▸ **TASK STATEMENT**
Your answer should show every line of the material below that includes "phone".

▸ **LISTED RECORDS**
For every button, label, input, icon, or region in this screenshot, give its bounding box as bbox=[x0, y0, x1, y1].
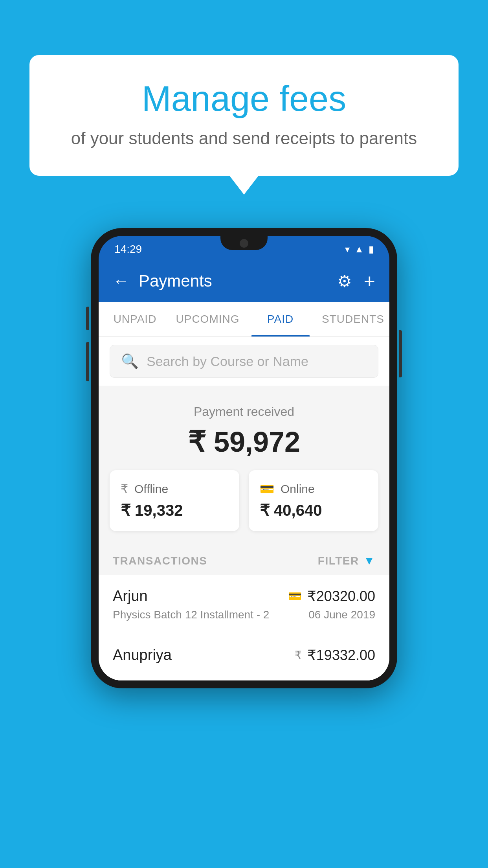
app-screen: ← Payments ⚙ + UNPAID UPCOMING PAID bbox=[99, 260, 389, 680]
phone-notch bbox=[220, 236, 268, 250]
wifi-icon: ▾ bbox=[345, 244, 350, 255]
add-button[interactable]: + bbox=[364, 270, 375, 292]
online-card-header: 💳 Online bbox=[260, 482, 367, 496]
transaction-item[interactable]: Arjun 💳 ₹20320.00 Physics Batch 12 Insta… bbox=[99, 575, 389, 634]
volume-up-button bbox=[86, 307, 89, 330]
offline-icon: ₹ bbox=[121, 482, 128, 496]
phone-container: 14:29 ▾ ▲ ▮ ← Payments ⚙ + bbox=[91, 228, 397, 688]
online-amount: ₹ 40,640 bbox=[260, 501, 367, 519]
transaction-row1: Arjun 💳 ₹20320.00 bbox=[113, 588, 375, 605]
online-payment-card: 💳 Online ₹ 40,640 bbox=[249, 470, 378, 531]
transaction-amount: ₹19332.00 bbox=[307, 647, 375, 664]
tab-upcoming[interactable]: UPCOMING bbox=[171, 302, 244, 337]
speech-bubble-container: Manage fees of your students and send re… bbox=[29, 55, 459, 176]
settings-icon[interactable]: ⚙ bbox=[337, 272, 352, 291]
back-button[interactable]: ← bbox=[113, 272, 129, 291]
payment-total-amount: ₹ 59,972 bbox=[113, 425, 375, 458]
transaction-item[interactable]: Anupriya ₹ ₹19332.00 bbox=[99, 634, 389, 680]
status-time: 14:29 bbox=[114, 243, 142, 256]
tab-unpaid[interactable]: UNPAID bbox=[99, 302, 171, 337]
transaction-name: Anupriya bbox=[113, 647, 172, 664]
speech-bubble: Manage fees of your students and send re… bbox=[29, 55, 459, 176]
online-card-icon: 💳 bbox=[260, 482, 274, 496]
transaction-list: Arjun 💳 ₹20320.00 Physics Batch 12 Insta… bbox=[99, 575, 389, 680]
filter-icon: ▼ bbox=[364, 555, 375, 567]
signal-icon: ▲ bbox=[354, 244, 364, 255]
payment-received-label: Payment received bbox=[113, 405, 375, 419]
tabs-bar: UNPAID UPCOMING PAID STUDENTS bbox=[99, 302, 389, 337]
offline-amount: ₹ 19,332 bbox=[121, 501, 228, 519]
status-icons: ▾ ▲ ▮ bbox=[345, 244, 374, 255]
rupee-payment-icon: ₹ bbox=[295, 649, 302, 662]
transaction-date: 06 June 2019 bbox=[308, 609, 375, 621]
phone-mockup: 14:29 ▾ ▲ ▮ ← Payments ⚙ + bbox=[91, 228, 397, 688]
payment-cards: ₹ Offline ₹ 19,332 💳 Online ₹ 40,640 bbox=[99, 470, 389, 544]
transaction-amount-row: ₹ ₹19332.00 bbox=[295, 647, 375, 664]
search-bar[interactable]: 🔍 Search by Course or Name bbox=[110, 345, 378, 378]
search-input[interactable]: Search by Course or Name bbox=[147, 354, 308, 369]
transactions-header: TRANSACTIONS FILTER ▼ bbox=[99, 544, 389, 575]
offline-label: Offline bbox=[134, 482, 168, 496]
speech-bubble-subtitle: of your students and send receipts to pa… bbox=[61, 129, 427, 148]
header-left: ← Payments bbox=[113, 272, 212, 291]
transaction-row2: Physics Batch 12 Installment - 2 06 June… bbox=[113, 609, 375, 621]
volume-down-button bbox=[86, 342, 89, 381]
speech-bubble-title: Manage fees bbox=[61, 79, 427, 119]
offline-card-header: ₹ Offline bbox=[121, 482, 228, 496]
tab-students[interactable]: STUDENTS bbox=[317, 302, 389, 337]
transaction-name: Arjun bbox=[113, 588, 148, 605]
filter-label: FILTER bbox=[318, 555, 359, 567]
offline-payment-card: ₹ Offline ₹ 19,332 bbox=[110, 470, 239, 531]
battery-icon: ▮ bbox=[369, 244, 374, 255]
transactions-label: TRANSACTIONS bbox=[113, 555, 207, 567]
filter-button[interactable]: FILTER ▼ bbox=[318, 555, 375, 567]
transaction-amount: ₹20320.00 bbox=[307, 588, 375, 605]
app-header: ← Payments ⚙ + bbox=[99, 260, 389, 302]
search-container: 🔍 Search by Course or Name bbox=[99, 337, 389, 386]
payment-summary: Payment received ₹ 59,972 bbox=[99, 386, 389, 470]
transaction-row1: Anupriya ₹ ₹19332.00 bbox=[113, 647, 375, 664]
transaction-course: Physics Batch 12 Installment - 2 bbox=[113, 609, 269, 621]
search-icon: 🔍 bbox=[121, 353, 139, 370]
transaction-amount-row: 💳 ₹20320.00 bbox=[288, 588, 375, 605]
page-title: Payments bbox=[139, 272, 212, 291]
power-button bbox=[399, 330, 402, 377]
tab-paid[interactable]: PAID bbox=[244, 302, 317, 337]
card-payment-icon: 💳 bbox=[288, 590, 302, 603]
front-camera bbox=[240, 239, 248, 248]
header-right: ⚙ + bbox=[337, 270, 375, 292]
online-label: Online bbox=[281, 482, 315, 496]
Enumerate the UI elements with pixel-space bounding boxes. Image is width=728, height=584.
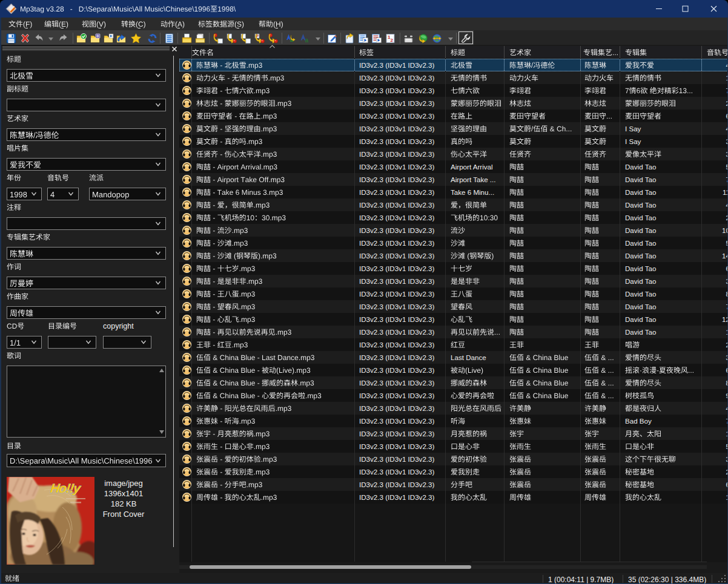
svg-text:Ho!!y: Ho!!y <box>50 481 82 495</box>
svg-text:2: 2 <box>391 38 394 43</box>
svg-text:a: a <box>305 37 309 44</box>
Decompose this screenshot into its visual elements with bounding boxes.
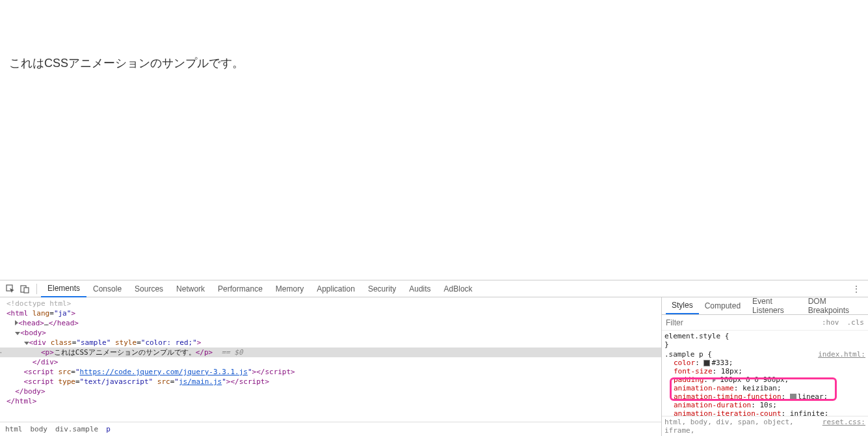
devtools-panel: Elements Console Sources Network Perform… (0, 280, 868, 436)
inspect-icon[interactable] (4, 282, 17, 295)
styles-subtabs: Styles Computed Event Listeners DOM Brea… (662, 297, 868, 315)
dom-selected-line[interactable]: ⋯ <p>これはCSSアニメーションのサンプルです。</p> == $0 (0, 347, 661, 357)
breadcrumb-item[interactable]: div.sample (55, 425, 98, 433)
hov-toggle[interactable]: :hov (818, 318, 843, 327)
tab-audits[interactable]: Audits (402, 281, 437, 297)
sample-text: これはCSSアニメーションのサンプルです。 (9, 55, 868, 71)
cls-toggle[interactable]: .cls (843, 318, 869, 327)
tab-memory[interactable]: Memory (269, 281, 310, 297)
breadcrumb-item[interactable]: body (31, 425, 48, 433)
svg-rect-2 (24, 288, 29, 293)
rule-selector: .sample p { (664, 350, 712, 359)
inherited-rule: html, body, div, span, object, iframe, r… (662, 416, 868, 436)
kebab-menu-icon[interactable]: ⋮ (848, 284, 864, 293)
tab-elements[interactable]: Elements (41, 280, 86, 297)
subtab-styles[interactable]: Styles (666, 297, 699, 314)
styles-panel: Styles Computed Event Listeners DOM Brea… (662, 297, 868, 436)
tab-network[interactable]: Network (170, 281, 211, 297)
dom-tree[interactable]: <!doctype html> <html lang="ja"> <head>…… (0, 297, 661, 422)
tab-adblock[interactable]: AdBlock (438, 281, 479, 297)
source-link[interactable]: index.html: (818, 350, 865, 359)
easing-swatch-icon[interactable] (790, 394, 796, 400)
tab-application[interactable]: Application (310, 281, 362, 297)
breadcrumb-item[interactable]: p (106, 425, 111, 433)
page-viewport: これはCSSアニメーションのサンプルです。 (0, 0, 868, 280)
tab-sources[interactable]: Sources (128, 281, 170, 297)
tab-console[interactable]: Console (86, 281, 128, 297)
expand-arrow-icon[interactable] (713, 377, 716, 383)
elements-panel: <!doctype html> <html lang="ja"> <head>…… (0, 297, 662, 436)
subtab-computed[interactable]: Computed (699, 298, 746, 314)
device-toggle-icon[interactable] (18, 282, 31, 295)
dom-breadcrumbs[interactable]: html body div.sample p (0, 422, 661, 436)
color-swatch-icon[interactable] (704, 360, 710, 366)
filter-row: :hov .cls (662, 315, 868, 331)
breadcrumb-item[interactable]: html (5, 425, 23, 433)
dom-doctype: <!doctype html> (7, 299, 71, 308)
element-style-selector: element.style { (664, 332, 729, 340)
toolbar-separator (36, 284, 37, 294)
devtools-toolbar: Elements Console Sources Network Perform… (0, 280, 868, 297)
source-link[interactable]: reset.css: (822, 418, 865, 435)
styles-filter-input[interactable] (662, 315, 818, 330)
tab-security[interactable]: Security (362, 281, 402, 297)
tab-performance[interactable]: Performance (211, 281, 269, 297)
collapse-arrow-icon[interactable] (24, 342, 29, 345)
styles-body[interactable]: element.style { } index.html:.sample p {… (662, 331, 868, 416)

▸ **PROBLEM SOLUTION**
phone-notch bbox=[220, 236, 268, 250]
phone-container: 14:29 ▾ ▲ ▮ ← Payments ⚙ + bbox=[91, 228, 397, 688]
phone-mockup: 14:29 ▾ ▲ ▮ ← Payments ⚙ + bbox=[91, 228, 397, 688]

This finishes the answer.